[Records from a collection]
"""

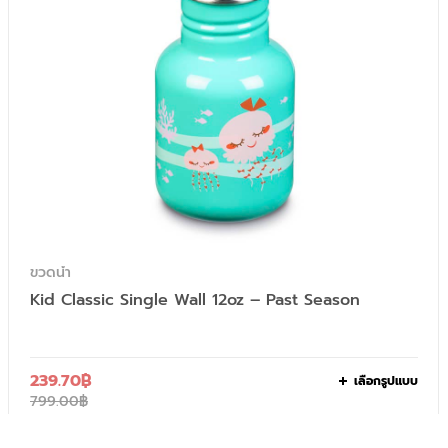
ขวดน้ำ
Kid Classic Single Wall 12oz – Past Season
239.70
฿
เลือกรูปแบบ
799.00
฿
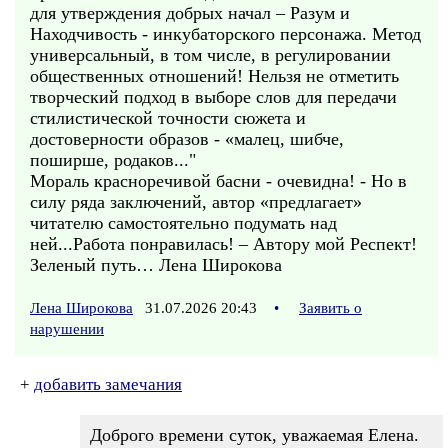
для утверждения добрых начал – Разум и
Находчивость - инкубаторского персонажа. Метод
универсальный, в том числе, в регулировании
общественных отношений! Нельзя не отметить
творческий подход в выборе слов для передачи
стилистической точности сюжета и
достоверности образов - «малец, шибче,
поширше, родаков..."
Мораль красноречивой басни - очевидна! - Но в
силу ряда заключений, автор «предлагает»
читателю самостоятельно подумать над
ней...Работа понравилась! – Автору мой Респект!
Зеленый путь… Лена Широкова
Лена Широкова
31.07.2026 20:43
•
Заявить о
нарушении
+
добавить замечания
Доброго времени суток, уважаемая Елена.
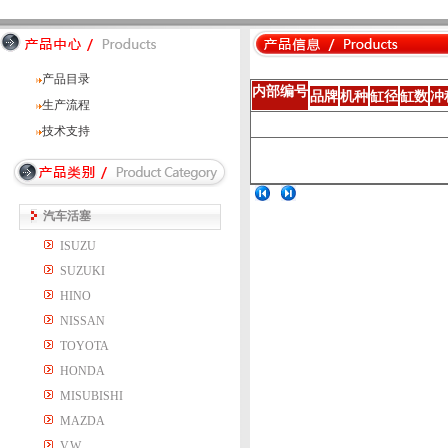
产品目录
内部编号
品牌
机种
缸径
缸数
冲
生产流程
技术支持
汽车活塞
ISUZU
SUZUKI
HINO
NISSAN
TOYOTA
HONDA
MISUBISHI
MAZDA
V.W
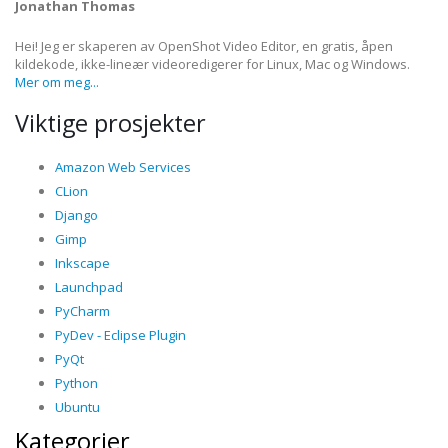
Jonathan Thomas
Hei! Jeg er skaperen av OpenShot Video Editor, en gratis, åpen
kildekode, ikke-lineær videoredigerer for Linux, Mac og Windows.
Mer om meg...
Viktige prosjekter
Amazon Web Services
CLion
Django
Gimp
Inkscape
Launchpad
PyCharm
PyDev - Eclipse Plugin
PyQt
Python
Ubuntu
Kategorier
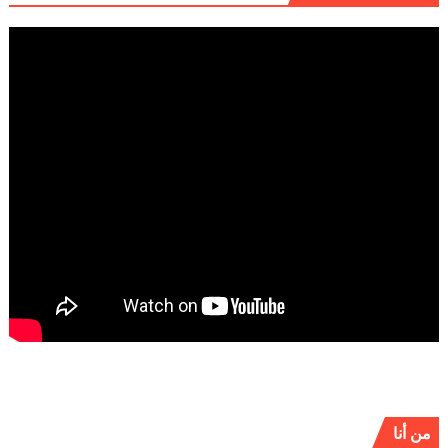
من أنا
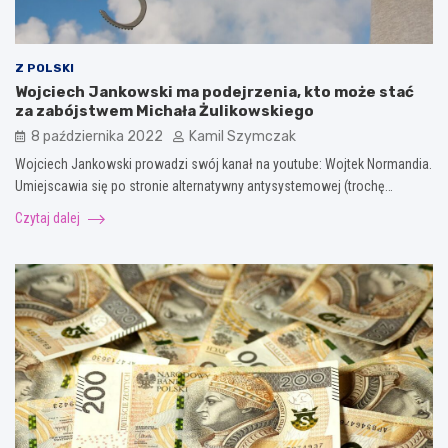
Z POLSKI
Wojciech Jankowski ma podejrzenia, kto może stać
za zabójstwem Michała Żulikowskiego
8 października 2022
Kamil Szymczak
Wojciech Jankowski prowadzi swój kanał na youtube: Wojtek Normandia.
Umiejscawia się po stronie alternatywny antysystemowej (trochę…
Czytaj dalej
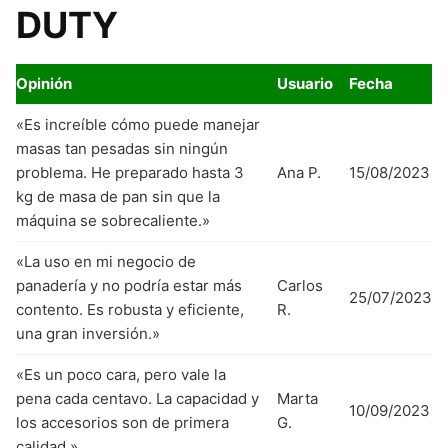
DUTY
Opinión
Usuario
Fecha
«Es increíble cómo puede manejar
masas tan pesadas sin ningún
problema. He preparado hasta 3
Ana P.
15/08/2023
kg de masa de pan sin que la
máquina se sobrecaliente.»
«La uso en mi negocio de
panadería y no podría estar más
Carlos
25/07/2023
contento. Es robusta y eficiente,
R.
una gran inversión.»
«Es un poco cara, pero vale la
pena cada centavo. La capacidad y
Marta
10/09/2023
los accesorios son de primera
G.
calidad.»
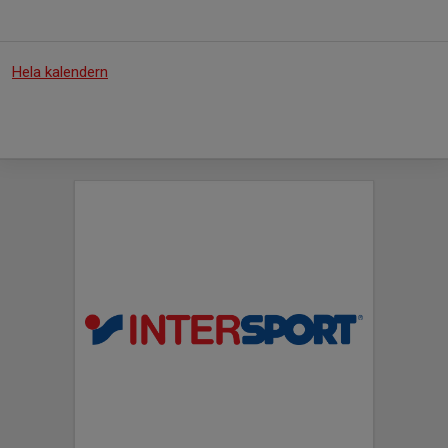
Hela kalendern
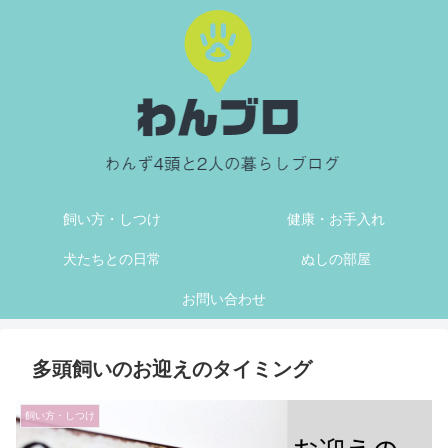
飼い方・しつけ
健康・お手入れ
犬たちとの日常
ぬしの部屋
お問い合わせ
多頭飼いのお迎えのタイミング
飼い方・しつけ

"""

Problem to solve — Above are some records. Report the number of their lines that include "Jankowski", and add nothing else.

Response to the task — 2